Christina answered as if she meant to bite his head off.

“A man who never made an epigram in his life, and stands six foot six in his shoes.”

“The noble savage, eh? Well, well, I wish him luck!”

I knew who Ball was; it is Peter Ball, and Christina likes him. She hasn’t said or typed anything against marriage since she knew him.

It was at a concert that some friends of hers gave in Queen’s Gate, that she first met him. I was with her, and we all sat in rows on rout seats, that skidded and flew off like shirt-buttons across the room whenever you got up suddenly. Peter Ball sat next us, and his legs were long, though his feet were small. He had a golden beard, which I hate, and so, I thought, did Christina. She had always said there was one thing she would not marry, and that was a beard.

He wished out loud that he hadn’t got let in for the sitting-down seats, so that he could not make a clean bolt of it when he had had enough of Miss Squallini. There was not any Miss of that name on the programme, so though he said loud, no one could be offended. A Maddle. Xeres told us quite slyly, lifting her eyebrows up and down, that “she knew a bank!” as if she had got up early like the worm, and found it all by herself. After that, one of the spare hostesses came wandering by and introduced him to us.
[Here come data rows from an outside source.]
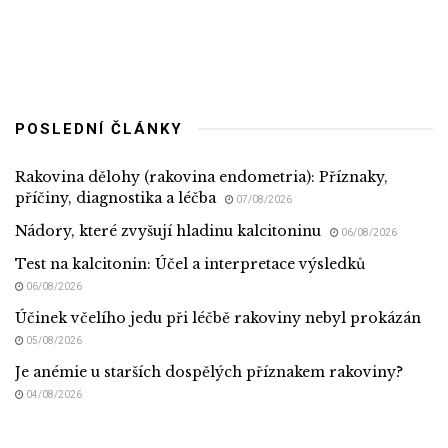
POSLEDNÍ ČLÁNKY
Rakovina dělohy (rakovina endometria): Příznaky,
příčiny, diagnostika a léčba
07/08/2026
Nádory, které zvyšují hladinu kalcitoninu
06/08/2026
Test na kalcitonin: Účel a interpretace výsledků
06/08/2026
Účinek včelího jedu při léčbě rakoviny nebyl prokázán
05/08/2026
Je anémie u starších dospělých příznakem rakoviny?
04/08/2026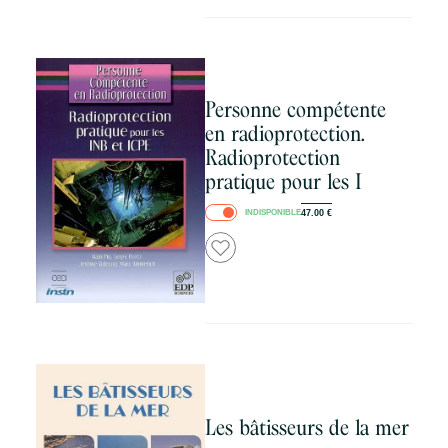
Personne compétente
en radioprotection.
Radioprotection
pratique pour les I
INDISPONIBLE
47.00
€
Les bâtisseurs de la mer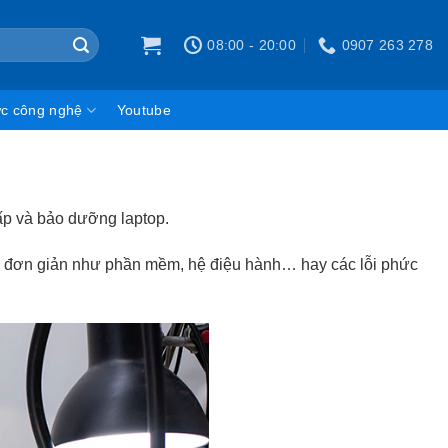
08:00 - 20:00
0907 263 278
ức công nghệ
Youtube
cấp và bảo dưỡng laptop.
lỗi đơn giản như phần mềm, hệ điệu hành… hay các lỗi phức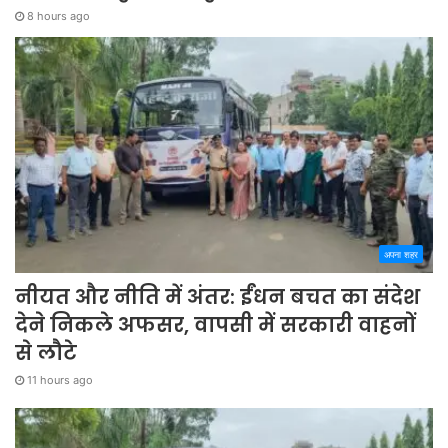
8 hours ago
अपना शहर
नीयत और नीति में अंतर: ईंधन बचत का संदेश
देने निकले अफसर, वापसी में सरकारी वाहनों
से लौटे
11 hours ago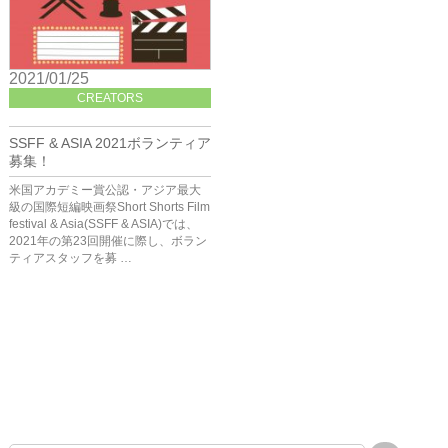
2021/01/25
CREATORS
SSFF & ASIA 2021ボランティア
募集！
米国アカデミー賞公認・アジア最大
級の国際短編映画祭Short Shorts Film
festival & Asia(SSFF & ASIA)では、
2021年の第23回開催に際し、ボラン
ティアスタッフを募 …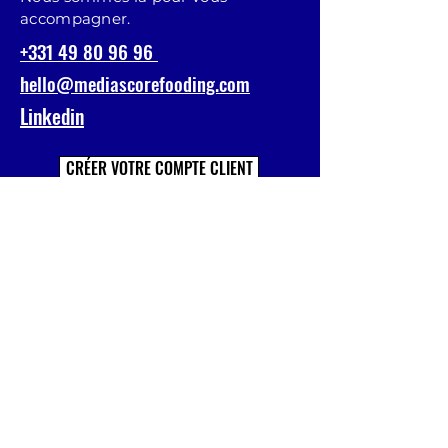
accompagner.
+331 49 80 96 96
hello@mediascorefooding.com
Linkedin
CRÉER VOTRE COMPTE CLIENT
Prénom
Nom
E-mail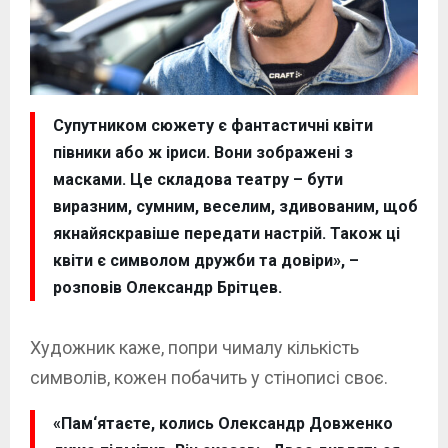
Супутником сюжету є фантастичні квіти
півники або ж іриси. Вони зображені з
масками. Це складова театру – бути
виразним, сумним, веселим, здивованим, щоб
якнайяскравіше передати настрій. Також ці
квіти є символом дружби та довіри», –
розповів Олександр Брітцев.
Художник каже, попри чималу кількість
символів, кожен побачить у стінописі своє.
«Пам‘ятаєте, колись Олександр Довженко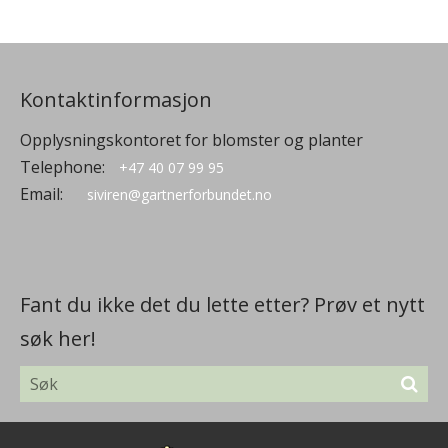
Kontaktinformasjon
Opplysningskontoret for blomster og planter
Telephone:
+47 40 07 99 95
Email:
siviren@gartnerforbundet.no
Fant du ikke det du lette etter? Prøv et nytt
søk her!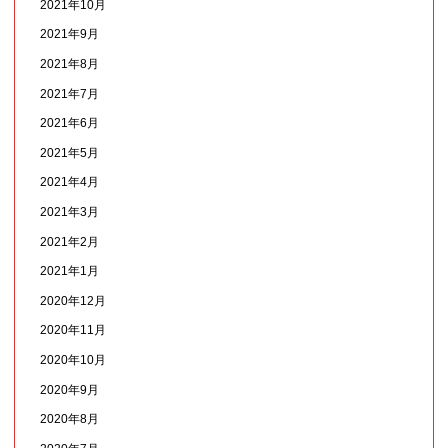
2021年10月
2021年9月
2021年8月
2021年7月
2021年6月
2021年5月
2021年4月
2021年3月
2021年2月
2021年1月
2020年12月
2020年11月
2020年10月
2020年9月
2020年8月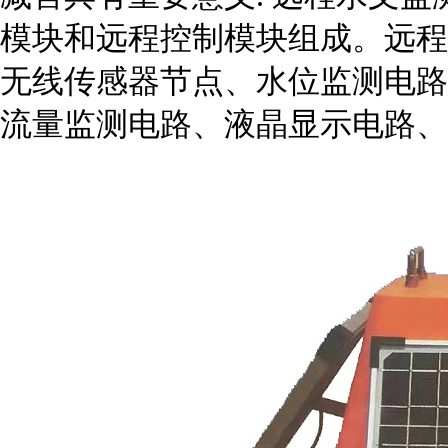
模块和远程控制模块组成。远程
无线传感器节点、水位监测电路
流量监测电路、液晶显示电路、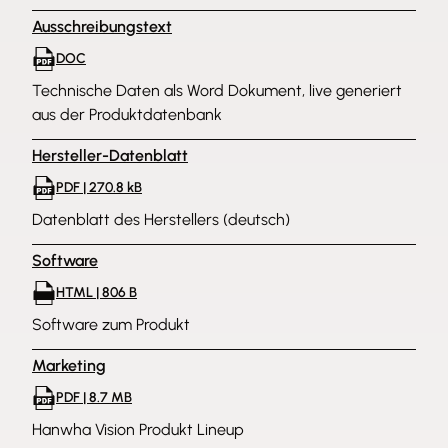
Ausschreibungstext
DOC
Technische Daten als Word Dokument, live generiert
aus der Produktdatenbank
Hersteller-Datenblatt
PDF | 270.8 kB
Datenblatt des Herstellers (deutsch)
Software
HTML | 806 B
Software zum Produkt
Marketing
PDF | 8.7 MB
Hanwha Vision Produkt Lineup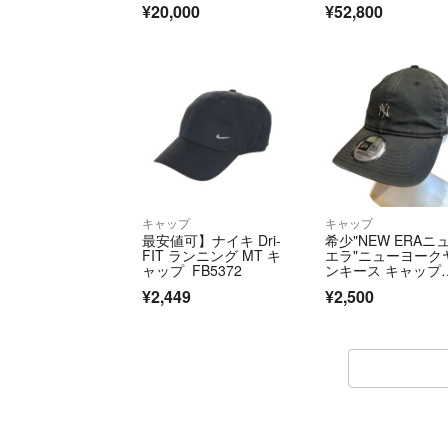
¥20,000
¥52,800
キャップ
キャップ
最安値可】ナイキ Dri-
希少"NEW ERAニ
FIT ランニング MT キ
エラ"ニューヨーク
ャップ FB5372
ンキース キャップ
ェードブラック ニ
¥2,449
¥2,500
ーヨークヤンキー
ス キャップ ブラッ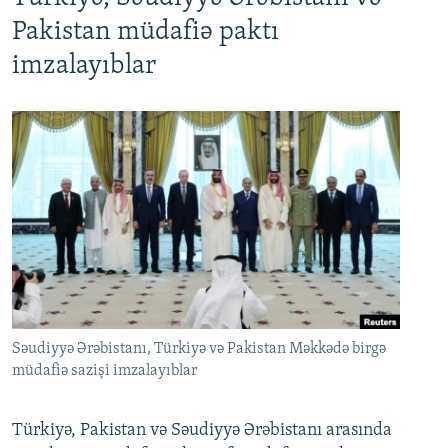
Pakistan müdafiə paktı
imzalayıblar
Səudiyyə Ərəbistanı, Türkiyə və Pakistan Məkkədə birgə
müdafiə sazişi imzalayıblar
Türkiyə, Pakistan və Səudiyyə Ərəbistanı arasında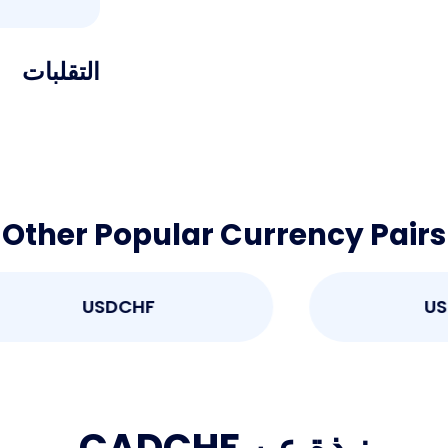
التقلبات
Other Popular Currency Pairs
USDCHF
نبذة عن CADCHF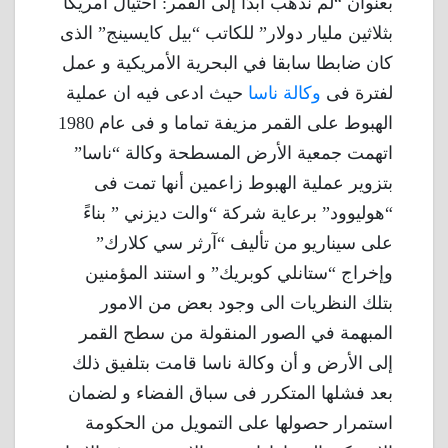
بعنوان “لم نذهب أبدًا إلى القمر: احتيال أمريكا
بثلاثين مليار دولار” للكاتب “بيل كايسينج” الذى
كان ضابطا سابقا في البحرية الأمريكية و عمل
لفترة فى
وكالة ناسا
حيث ادعى فيه ان عملية
الهبوط على القمر مزيفة تماما و فى عام 1980
اتهمت جمعية الأرض المسطحة وكالة “ناسا”
بتزوير عملية الهبوط زاعمين أنها تمت فى
“هوليوود” برعاية شركة “والت ديزني ” بناءً
على سيناريو من تأليف “آرثر سي كلارك”
وإخراج “ستانلي كوبريك” و استند المؤمنين
بتلك النظريات الى وجود بعض من الامور
المبهمة في الصور المنقولة من سطح القمر
إلى الأرض و أن وكالة ناسا قامت بتلفيق ذلك
بعد فشلها المتكرر فى سباق الفضاء و لضمان
استمرار حصولها على التمويل من الحكومة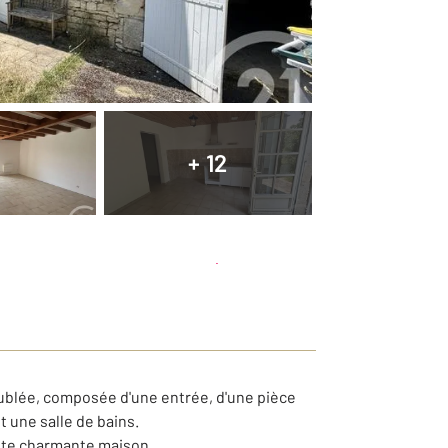
+ 12
Planifier une visite
et déposer un dossier
blée, composée d'une entrée, d'une pièce
t une salle de bains.
cette charmante maison.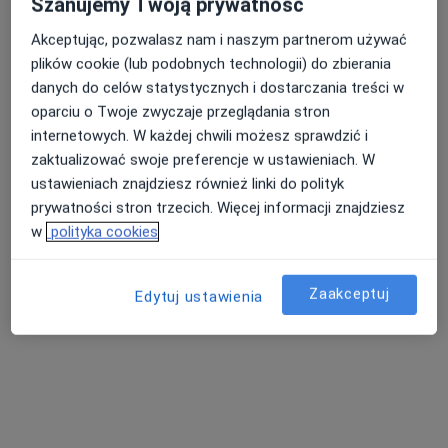
Szanujemy Twoją prywatność
Akceptując, pozwalasz nam i naszym partnerom używać
plików cookie (lub podobnych technologii) do zbierania
Nasza średnia ocena na App Store to 4.9 i 4.1 na
danych do celów statystycznych i dostarczania treści w
Nie znaleźliśmy specjalistów spełniających
Google Play Store
oparciu o Twoje zwyczaje przeglądania stron
podane kryteria
internetowych. W każdej chwili możesz sprawdzić i
zaktualizować swoje preferencje w ustawieniach. W
Spróbuj zmienić wybraną lokalizację lub wypróbuj
ustawieniach znajdziesz również linki do polityk
konsultacje online ze specjalistami z całego kraju.
prywatności stron trzecich. Więcej informacji znajdziesz
w
polityka cookies
Zmień lokalizację
Zaakceptuj
Poszukaj konsultacji online
Edytuj ustawienia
He began to talk to Christina without looking at her, and gradually he forgot his legs and put one under the rout seat in front of him and lifted it up without thinking. The lady on it looked round indignantly and Christina smiled. After that he talked to us all through the programme though people shoo’d him, and then he stopped for a little and apologized, and went on again.

“I don’t often turn up at this sort of function, do you?” he asked Christina.

“No, I do not,” she replied, “I have too much to do as a general thing.”

“And stay at home and do it,” said he; “you’re wise.”

“I have to!” said Christina. “Oh,” she sighed, “I am so dreadfully hot.”

It was June.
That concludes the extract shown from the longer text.